◆ Task directions: Go through the following data and transcribe exactly the stretch of lines from the one holding "in size. The" to the one holding "-> bcccdd ->", both included.

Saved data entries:
====
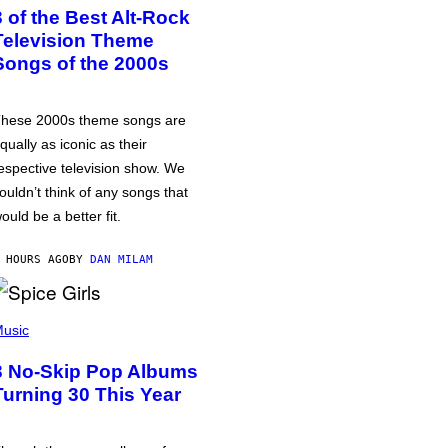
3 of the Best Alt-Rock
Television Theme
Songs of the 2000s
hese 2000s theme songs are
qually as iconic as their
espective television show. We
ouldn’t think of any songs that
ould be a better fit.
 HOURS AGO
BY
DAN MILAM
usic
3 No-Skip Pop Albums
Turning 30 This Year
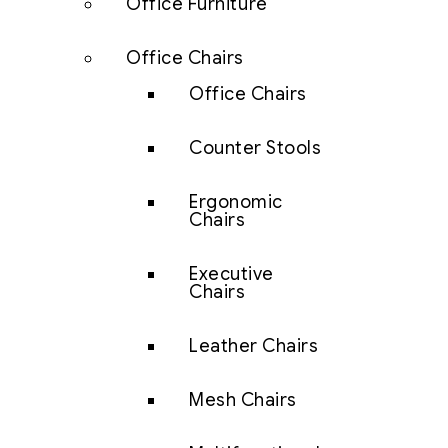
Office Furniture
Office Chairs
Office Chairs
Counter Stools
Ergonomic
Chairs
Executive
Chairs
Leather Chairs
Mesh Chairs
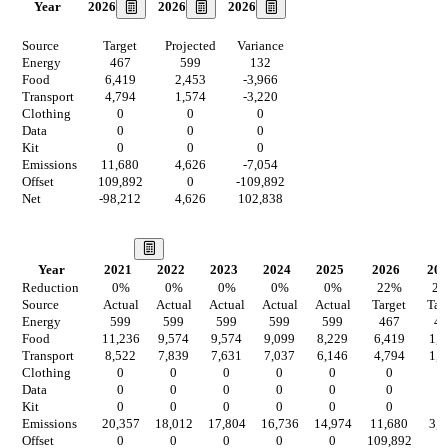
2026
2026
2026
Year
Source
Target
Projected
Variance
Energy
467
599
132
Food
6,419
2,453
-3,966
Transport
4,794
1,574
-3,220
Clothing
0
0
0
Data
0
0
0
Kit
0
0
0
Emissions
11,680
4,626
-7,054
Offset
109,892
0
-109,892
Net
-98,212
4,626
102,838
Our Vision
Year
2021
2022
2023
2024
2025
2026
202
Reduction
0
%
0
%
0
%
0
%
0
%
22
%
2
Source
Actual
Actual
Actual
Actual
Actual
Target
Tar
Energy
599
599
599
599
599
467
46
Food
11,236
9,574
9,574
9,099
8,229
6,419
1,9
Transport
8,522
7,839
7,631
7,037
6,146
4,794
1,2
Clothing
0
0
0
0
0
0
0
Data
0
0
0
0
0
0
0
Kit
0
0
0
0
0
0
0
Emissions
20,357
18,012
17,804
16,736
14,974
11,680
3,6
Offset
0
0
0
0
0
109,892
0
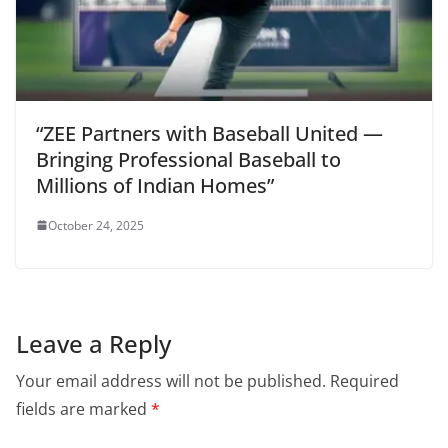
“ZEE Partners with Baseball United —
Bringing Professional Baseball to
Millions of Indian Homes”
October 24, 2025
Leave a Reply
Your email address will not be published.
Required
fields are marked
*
====
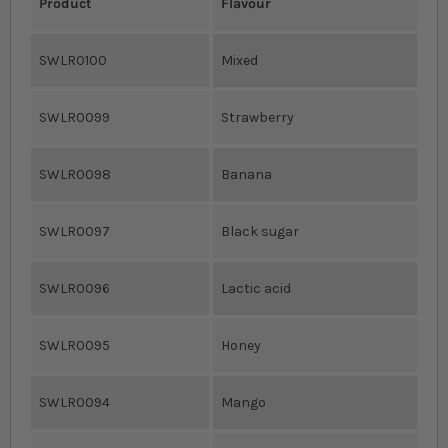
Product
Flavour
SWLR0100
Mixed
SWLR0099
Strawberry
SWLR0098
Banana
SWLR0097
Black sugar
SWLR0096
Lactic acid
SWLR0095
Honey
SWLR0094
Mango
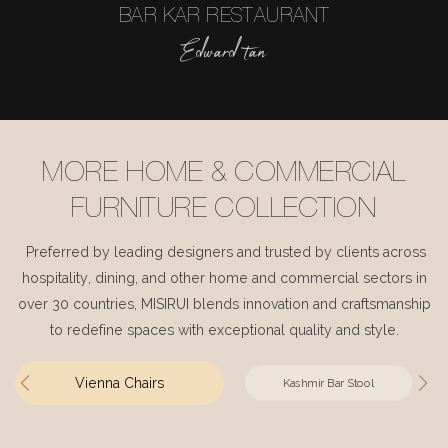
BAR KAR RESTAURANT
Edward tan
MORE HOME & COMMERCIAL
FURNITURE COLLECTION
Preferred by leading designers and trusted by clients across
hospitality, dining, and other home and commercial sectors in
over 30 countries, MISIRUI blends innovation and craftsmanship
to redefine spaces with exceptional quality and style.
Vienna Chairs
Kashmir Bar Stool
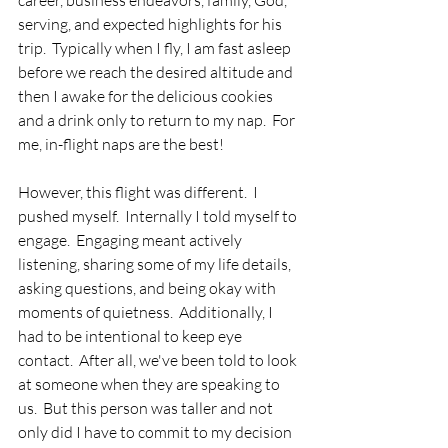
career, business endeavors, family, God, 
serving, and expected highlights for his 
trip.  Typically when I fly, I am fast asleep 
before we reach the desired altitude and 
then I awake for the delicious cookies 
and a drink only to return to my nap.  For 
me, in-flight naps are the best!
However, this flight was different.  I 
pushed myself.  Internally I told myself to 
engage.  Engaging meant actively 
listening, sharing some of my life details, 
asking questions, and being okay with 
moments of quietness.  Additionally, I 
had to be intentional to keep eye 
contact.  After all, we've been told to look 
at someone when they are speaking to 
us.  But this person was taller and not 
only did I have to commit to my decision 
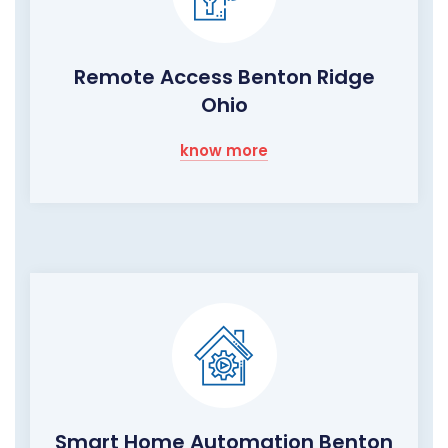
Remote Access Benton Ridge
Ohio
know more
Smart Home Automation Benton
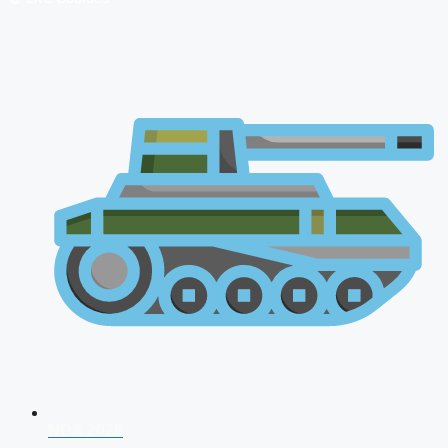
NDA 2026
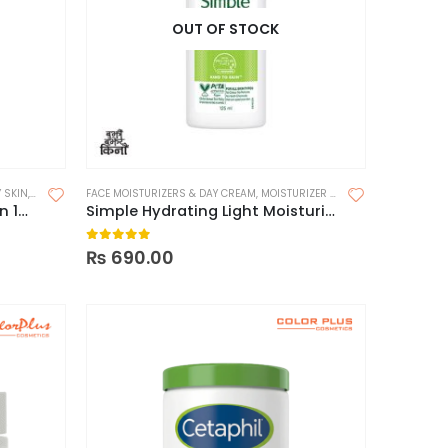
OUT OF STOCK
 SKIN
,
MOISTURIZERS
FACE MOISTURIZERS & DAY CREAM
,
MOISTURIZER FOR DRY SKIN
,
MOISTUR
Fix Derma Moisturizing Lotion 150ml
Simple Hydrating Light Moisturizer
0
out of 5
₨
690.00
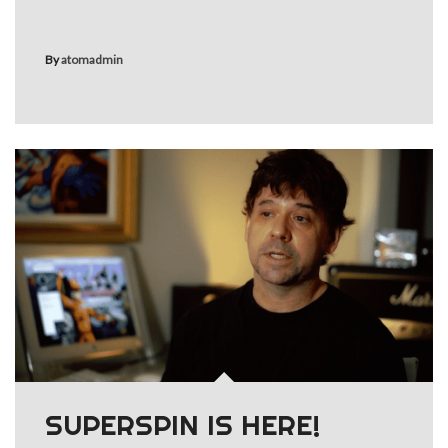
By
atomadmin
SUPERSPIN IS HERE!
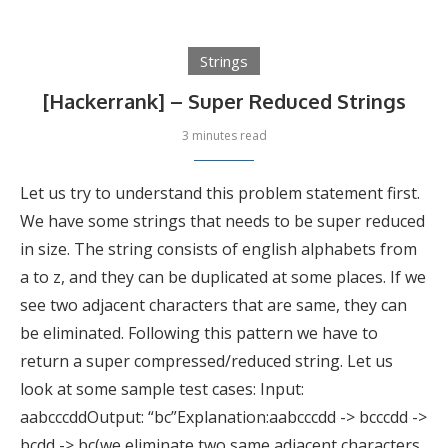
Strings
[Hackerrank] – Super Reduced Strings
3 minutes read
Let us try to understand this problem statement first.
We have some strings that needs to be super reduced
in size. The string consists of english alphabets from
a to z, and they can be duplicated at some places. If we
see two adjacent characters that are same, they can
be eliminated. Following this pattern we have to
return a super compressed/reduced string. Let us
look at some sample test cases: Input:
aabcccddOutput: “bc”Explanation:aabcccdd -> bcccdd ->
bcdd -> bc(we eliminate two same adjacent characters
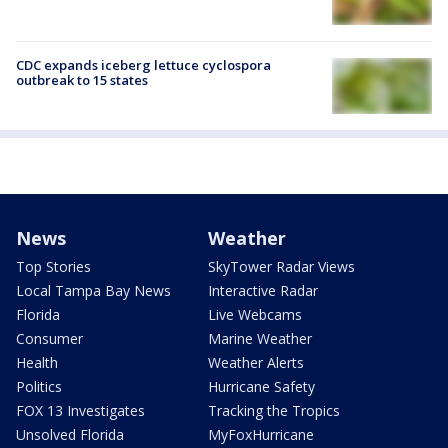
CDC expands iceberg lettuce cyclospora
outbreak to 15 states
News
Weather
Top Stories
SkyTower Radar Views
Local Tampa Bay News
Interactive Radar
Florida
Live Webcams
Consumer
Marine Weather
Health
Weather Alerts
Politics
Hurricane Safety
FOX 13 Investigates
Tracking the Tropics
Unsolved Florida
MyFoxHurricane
====
◆ Result of the exercise:
in size. The string consists of english alphabets from
a to z, and they can be duplicated at some places. If we
see two adjacent characters that are same, they can
be eliminated. Following this pattern we have to
return a super compressed/reduced string. Let us
look at some sample test cases: Input:
aabcccddOutput: “bc”Explanation:aabcccdd -> bcccdd ->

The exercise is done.